Today, these failures collapse into INTERNAL with a message string.
A client calling /fs/readFile has no way to know from the schema that it
might return FILE_NOT_FOUND vs PERMISSION_DENIED vs INVALID_PATH. The
caller has to parse message strings — the exact anti-pattern that typed
RPC is meant to avoid. This is a type safety gap: inputs and outputs are
typed, but errors are untyped strings.
Why this matters for adapters
OpenAPI specs naturally include error information — response status codes
with schemas (e.g., 404: { schema: NotFoundError }, 422: { schema: ValidationError }). MCP tool definitions carry error descriptions. The
from_openapi adapter (ADR-017 L113–124) imports operations and mirrors
"the remote operation's name, namespace, type, schemas, and access control"

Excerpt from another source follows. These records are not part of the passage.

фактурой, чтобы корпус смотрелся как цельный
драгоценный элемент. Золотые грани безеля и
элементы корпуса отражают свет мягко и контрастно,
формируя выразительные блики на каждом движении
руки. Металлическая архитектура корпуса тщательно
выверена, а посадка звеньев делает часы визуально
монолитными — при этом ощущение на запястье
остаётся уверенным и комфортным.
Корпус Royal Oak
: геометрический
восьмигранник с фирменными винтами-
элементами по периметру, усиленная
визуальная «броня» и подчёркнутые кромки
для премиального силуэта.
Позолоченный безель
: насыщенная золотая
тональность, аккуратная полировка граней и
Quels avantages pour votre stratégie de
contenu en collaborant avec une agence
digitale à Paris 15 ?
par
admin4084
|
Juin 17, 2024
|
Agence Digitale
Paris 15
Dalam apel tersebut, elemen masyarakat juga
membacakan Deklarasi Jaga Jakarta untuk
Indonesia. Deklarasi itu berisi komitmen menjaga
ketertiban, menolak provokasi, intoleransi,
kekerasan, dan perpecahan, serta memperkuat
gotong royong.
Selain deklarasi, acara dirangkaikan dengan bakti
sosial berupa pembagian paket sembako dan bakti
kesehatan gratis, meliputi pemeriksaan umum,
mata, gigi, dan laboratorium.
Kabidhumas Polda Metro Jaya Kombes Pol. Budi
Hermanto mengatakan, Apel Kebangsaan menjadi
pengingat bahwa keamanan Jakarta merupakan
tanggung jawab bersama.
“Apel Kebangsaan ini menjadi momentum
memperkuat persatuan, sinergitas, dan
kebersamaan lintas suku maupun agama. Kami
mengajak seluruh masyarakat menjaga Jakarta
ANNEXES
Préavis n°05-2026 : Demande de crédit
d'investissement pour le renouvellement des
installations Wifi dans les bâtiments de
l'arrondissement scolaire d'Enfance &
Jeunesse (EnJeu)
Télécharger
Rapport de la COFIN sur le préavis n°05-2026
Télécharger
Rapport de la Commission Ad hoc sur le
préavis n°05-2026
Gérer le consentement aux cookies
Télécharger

— but with no error schema field, error responses from the OpenAPI source
are dropped on import. to_openapi has nowhere to project error information
to. The same gap applies to from_mcp/to_mcp.

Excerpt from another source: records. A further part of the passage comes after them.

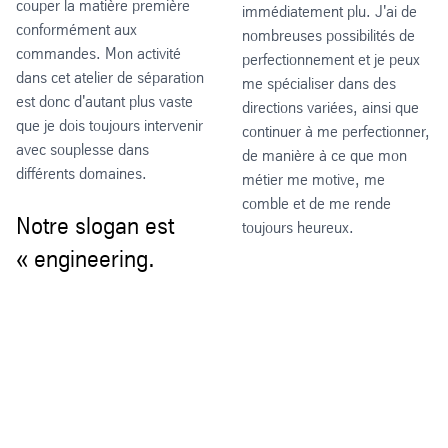
couper la matière première
immédiatement plu. J'ai de
conformément aux
nombreuses possibilités de
commandes. Mon activité
perfectionnement et je peux
dans cet atelier de séparation
me spécialiser dans des
est donc d'autant plus vaste
directions variées, ainsi que
que je dois toujours intervenir
continuer à me perfectionner,
avec souplesse dans
de manière à ce que mon
différents domaines.
métier me motive, me
comble et de me rende
Notre slogan est
toujours heureux.
« engineering.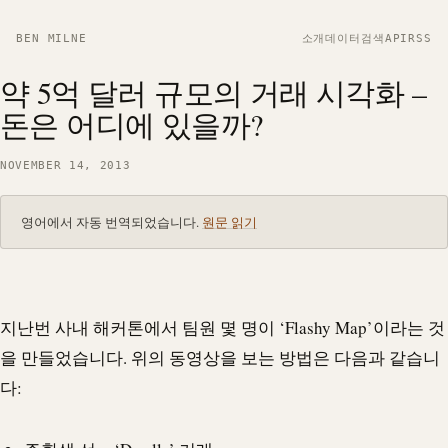
BEN MILNE
소개
데이터
검색
API
RSS
약 5억 달러 규모의 거래 시각화 –
돈은 어디에 있을까?
NOVEMBER 14, 2013
영어에서 자동 번역되었습니다.
원문 읽기
지난번 사내 해커톤에서 팀원 몇 명이 ‘Flashy Map’이라는 것
을 만들었습니다. 위의 동영상을 보는 방법은 다음과 같습니
다: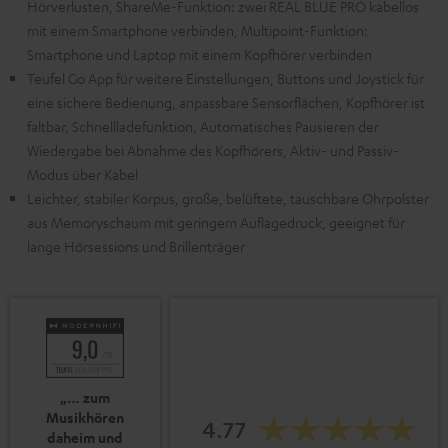
Hörverlusten, ShareMe-Funktion: zwei REAL BLUE PRO kabellos
mit einem Smartphone verbinden, Multipoint-Funktion:
Smartphone und Laptop mit einem Kopfhörer verbinden
Teufel Go App für weitere Einstellungen, Buttons und Joystick für
eine sichere Bedienung, anpassbare Sensorflächen, Kopfhörer ist
faltbar, Schnellladefunktion, Automatisches Pausieren der
Wiedergabe bei Abnahme des Kopfhörers, Aktiv- und Passiv-
Modus über Kabel
Leichter, stabiler Korpus, große, belüftete, tauschbare Ohrpolster
aus Memoryschaum mit geringem Auflagedruck, geeignet für
lange Hörsessions und Brillenträger
„… zum
Musikhören
4.77
daheim und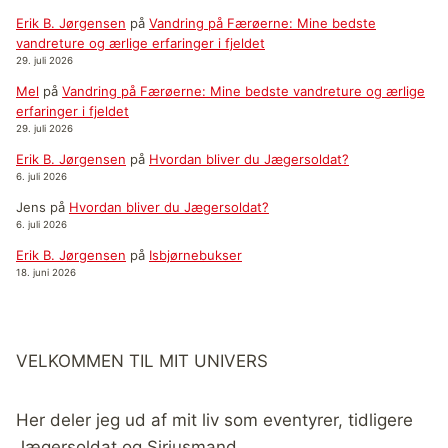
Erik B. Jørgensen
på
Vandring på Færøerne: Mine bedste
vandreture og ærlige erfaringer i fjeldet
29. juli 2026
Mel
på
Vandring på Færøerne: Mine bedste vandreture og ærlige
erfaringer i fjeldet
29. juli 2026
Erik B. Jørgensen
på
Hvordan bliver du Jægersoldat?
6. juli 2026
Jens
på
Hvordan bliver du Jægersoldat?
6. juli 2026
Erik B. Jørgensen
på
Isbjørnebukser
18. juni 2026
VELKOMMEN TIL MIT UNIVERS
Her deler jeg ud af mit liv som eventyrer, tidligere
Jægersoldat og Siriusmand.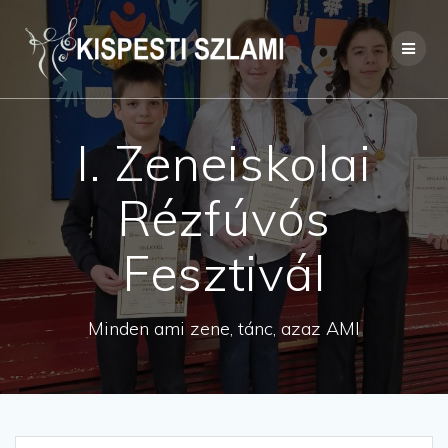
Skip
to
content
I. Zeneiskolai
Rézfúvós
Fesztivál
Minden ami zene, tánc, azaz AMI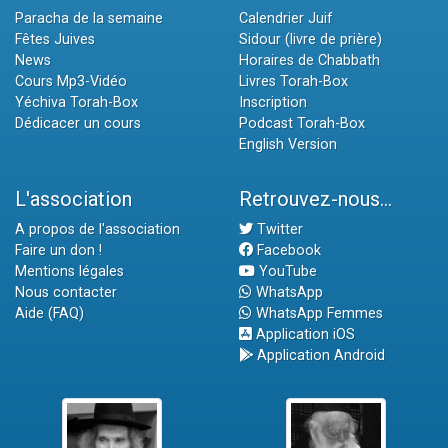
Paracha de la semaine
Calendrier Juif
Fêtes Juives
Sidour (livre de prière)
News
Horaires de Chabbath
Cours Mp3-Vidéo
Livres Torah-Box
Yéchiva Torah-Box
Inscription
Dédicacer un cours
Podcast Torah-Box
English Version
L'association
Retrouvez-nous...
A propos de l'association
Twitter
Faire un don !
Facebook
Mentions légales
YouTube
Nous contacter
WhatsApp
Aide (FAQ)
WhatsApp Femmes
Application iOS
Application Android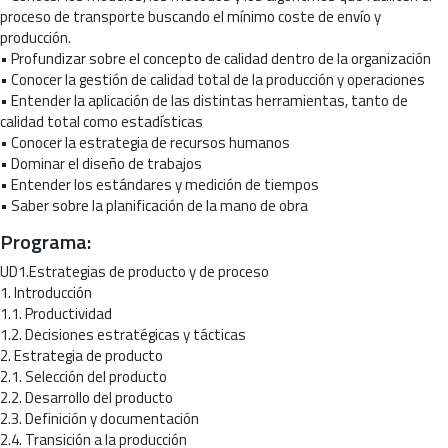
proceso de transporte buscando el mínimo coste de envío y
producción.
• Profundizar sobre el concepto de calidad dentro de la organización
• Conocer la gestión de calidad total de la producción y operaciones
• Entender la aplicación de las distintas herramientas, tanto de
calidad total como estadísticas
• Conocer la estrategia de recursos humanos
• Dominar el diseño de trabajos
• Entender los estándares y medición de tiempos
• Saber sobre la planificación de la mano de obra
Programa:
UD1.Estrategias de producto y de proceso
1. Introducción
1.1. Productividad
1.2. Decisiones estratégicas y tácticas
2. Estrategia de producto
2.1. Selección del producto
2.2. Desarrollo del producto
2.3. Definición y documentación
2.4. Transición a la producción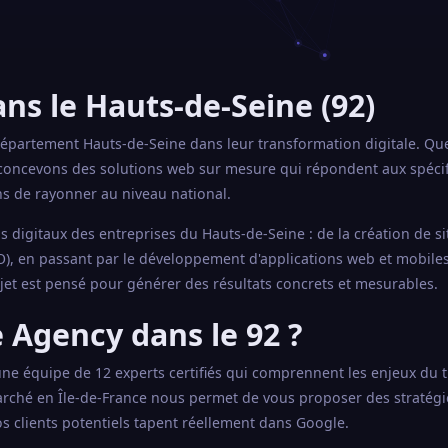
ns le Hauts-de-Seine (92)
partement Hauts-de-Seine dans leur transformation digitale. Qu
 concevons des solutions web sur mesure qui répondent aux spécifi
s de rayonner au niveau national.
 digitaux des entreprises du Hauts-de-Seine : de la création de si
), en passant par le développement d'applications web et mobiles 
jet est pensé pour générer des résultats concrets et mesurables.
 Agency dans le 92 ?
'une équipe de 12 experts certifiés qui comprennent les enjeux du t
ché en Île-de-France nous permet de vous proposer des stratégi
s clients potentiels tapent réellement dans Google.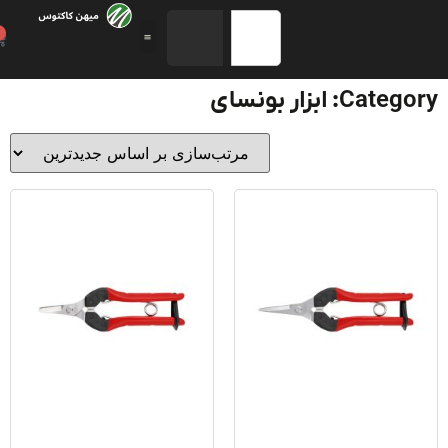
0
Ca: ابزار بونسای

An OpenAPI operation that declares:
responses:
'200': { schema: MachineList }
'401': { schema: AuthError }
'429': { schema: RateLimitError }
cannot be faithfully represented in alknet's OperationSpec today. The
adapter would import the 200 output schema and drop the error schemas —
a lossy import that silently discards the operation's failure contract.
Prior art
The TypeScript reference (/workspace/@alkdev/operations/src/types.ts
L38–47, L94, L112) defines ErrorDefinitionSchema and an optional
errorSchemas?: ErrorDefinition[] on OperationSpec:
export const ErrorDefinitionSchema = Type.Object({
code: Type.String({ description: "Error Code e.g., INVALID_INPUT, NOT_FOUND, UNAUTHORIZED" }),
description: Type.String(),
schema: Type.Unknown(),
httpStatus: Type.Optional(Type.Number()),
});
The mapError() function (error.ts L25–51) matches thrown errors against
the declared error schemas by code prefix — if a handler throws an error
whose message starts with a declared code, mapError rewrites it to a
typed CallError with that code. This is a proven pattern: operations
declare their error contract, the dispatch machinery maps runtime failures
to the declared codes, and clients get typed errors instead of string
parsing.
The translator agent omitted errorSchemas from the Rust spec, likely
because it's Optional in the TS schema (so dropping it doesn't break the
happy path) and because error schemas are semantically different from
input/output schemas (an operation returns one output but could return any
of several errors). That's a reasonable judgment call for a first
translation pass, but it leaves a real gap for adapters and clients.
The general principle
This is the same principle as the Safe Exit protocol in the SDD process
(docs/sdd_process.md L19, L423): make failure a typed, declared thing
rather than an untyped exception that crashes into whoever's listening.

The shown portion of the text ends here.